If the packed tables at lunchtime don’t draw you in, the aroma will.

As soon as I stepped out of my car in the parking lot of Kittiwat Thai Kitchen in Ballenger Creek, I was greeted by the smell of hot oil – the kind that is used to fry perfectly crisp spring rolls or a whole bass – both of which are present on the Thai restaurant’s menu.

Manager Riley Corbin said Kittiwat serves “modern, Thai-style cuisine in a refreshing environment.”

The modernness comes across in both the menu and décor of the space. Industrial style table and chairs fill the floor with a sleek, marble-top bar and minimal decorations.

The lunch hour seems to be the most popular. Both times I went, the space was crowded and buzzing. The draw could be from the lunch special menu which offers a complimentary appetizer – either vegan pot stickers or chicken tom yum soup – with your choice of entrée.

I chose the pot stickers to accompany Pad Thai with shrimp. The Pad Thai may be some of the best I’ve ever had. It was a big portion and cut the right balance of savory to sweet. The shrimp were the perfect size and you could taste that they had been freshly grilled.

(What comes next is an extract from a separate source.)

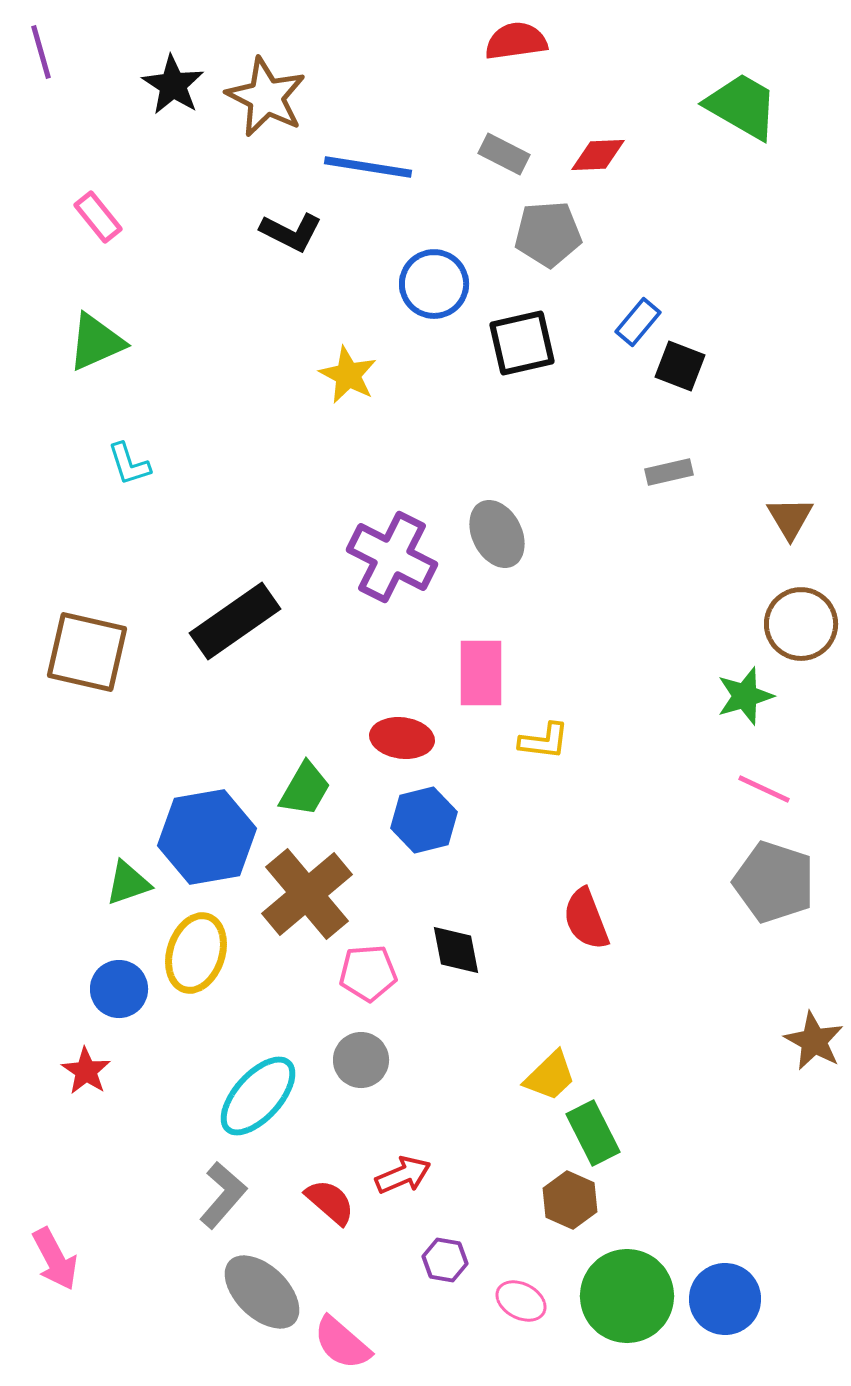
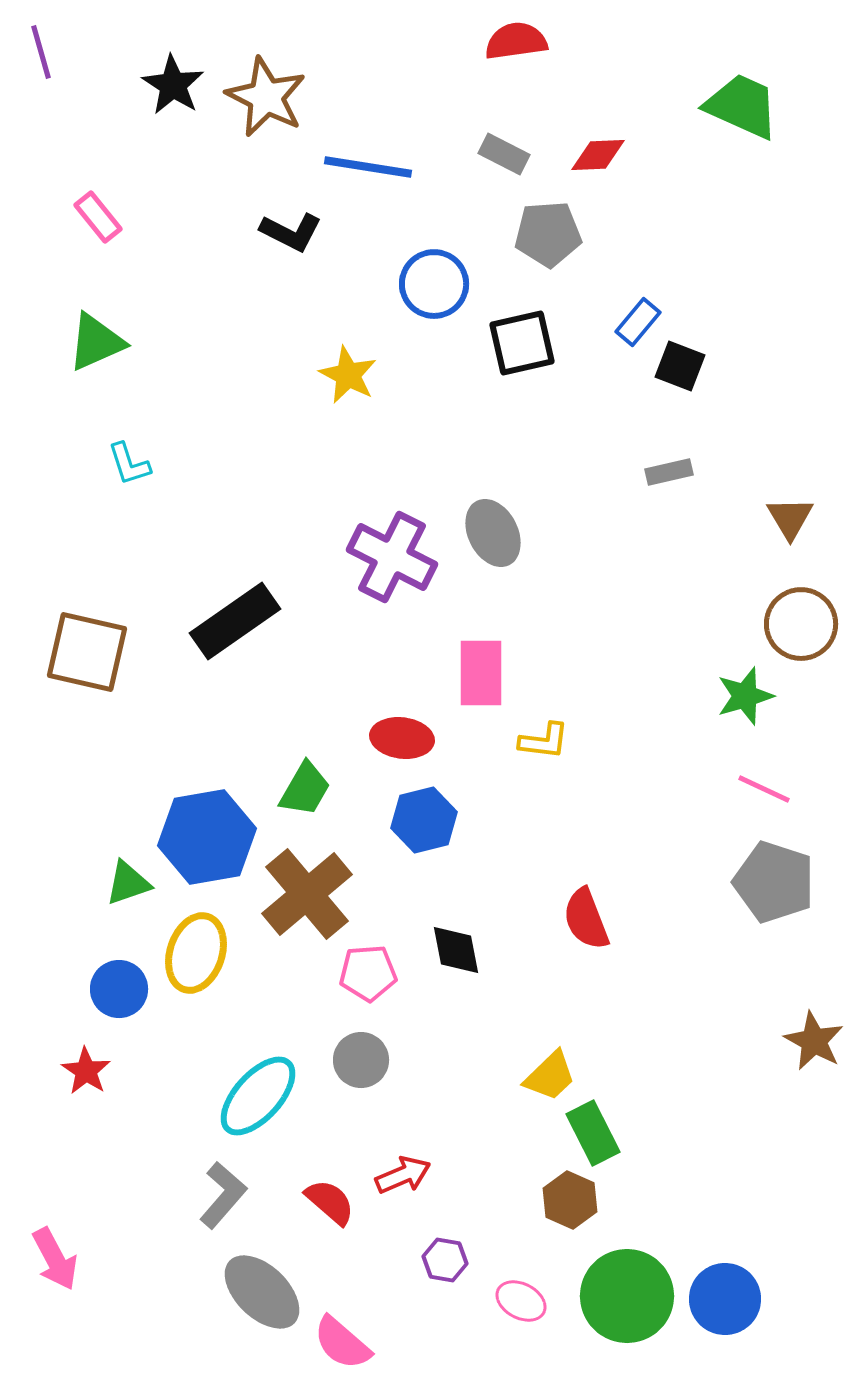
green trapezoid at (742, 106): rotated 6 degrees counterclockwise
gray ellipse at (497, 534): moved 4 px left, 1 px up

Corbin said more well-known dishes like Pad Thai offer themselves to both new and seasoned consumers of Thai food. For someone who has never tried Thai food before Corbin said he often recommends a noodle dish like the Pad Thai or a simple fried rice. For more experienced eaters, like myself, Corbin said most of the dishes will look familiar.

“Most people who have been eating Thai food their entire life can usually find comfort in our menu,” Corbin said.

As great as the lunch Pad Thai was however, the potstickers fell a little short for me. Drenched in what tasted like a hoisin sauce, it was hard for me to decipher what the inside vegetable medley actually tasted like. I almost wish the sauce had been served on the side to use as one wishes.

On a visit for dinner, my guests and I decided to try one of the restaurant’s new fall specials, which will be served from now until December.

“Kittiwat tacos” is what they’re called. Three corn tortillas filled with Northern-Thai-style ground pork, tomatoes, scallions, lettuce, cucumber, radish and pickled cabbage all topped with two to three fried pork rinds. Corbin said the recipe was developed by the chefs and owner of the restaurant.

Tacos-1

The “Kittiwat Tacos” at Kittiwat Thai Kitchen, are made up of three corn tortillas filled with Northern-Thai-style ground pork, tomatoes, scallions, lettuce, cucumber, radish and pickled cabbage, topped with fried pork rinds.

The presentation was lovely, with a small quarter of lime to accompany each taco. As I was eating, I kept waiting for the punch of the seasoned meat to hit my tongue but unfortunately, it never did. There was a lot of taste from the condiments such as the pickled cabbage but none from the meat itself, which I personally think is the most important part of any taco.

There is potential here though, and I hope Kittiwat continues to develop this recipe as I feel it could become something great, as is many of their other dishes such as the Ka Prow Kai Sub, which Corbin said was their most popular and signature dish.

Ka Prow Kai Sub

The Ka Prow Kai Sub — consisting of ground chicken, basil, fresh chili and a over-easy fried egg — over rice at Kittiwat Thai Kitchen.

Ground chicken cooked with basil and chili over a bed of rice with a fried egg. There is nothing not to love about this dish.

“The bite of the basil is amazing,” said one of my guests.

And she was right. A spoonful of the chicken itself was stellar but get it with one of the many leaves of fresh Thai basil that were interspersed throughout and it’s taken to another level.

And because I am a huge fan of a fried egg on top of anything, that addition to the dish only made it better for me. The runny yolk mixed in with the rice and chicken became comfort food in a spoon, and this will definitely be a staple order for whenever I return.

Remember that fried whole bass? We decided to try it for dinner and although it was perfectly fried and tasted fresh, my guest summed up it’s one downfall perfectly.

“They need to get a meatier fish,” he said.

But perhaps the fish we got was just a little skinny. Maybe someone at another table got one a little heftier.

Overall, I was impressed with Kittiwat. The presentation of each of their dishes is elegant and only adds to their modern look. And although there a minor flaws in a few dishes, which could come with any restaurant, there are plenty of great options that will continue to keep me as a regular customer.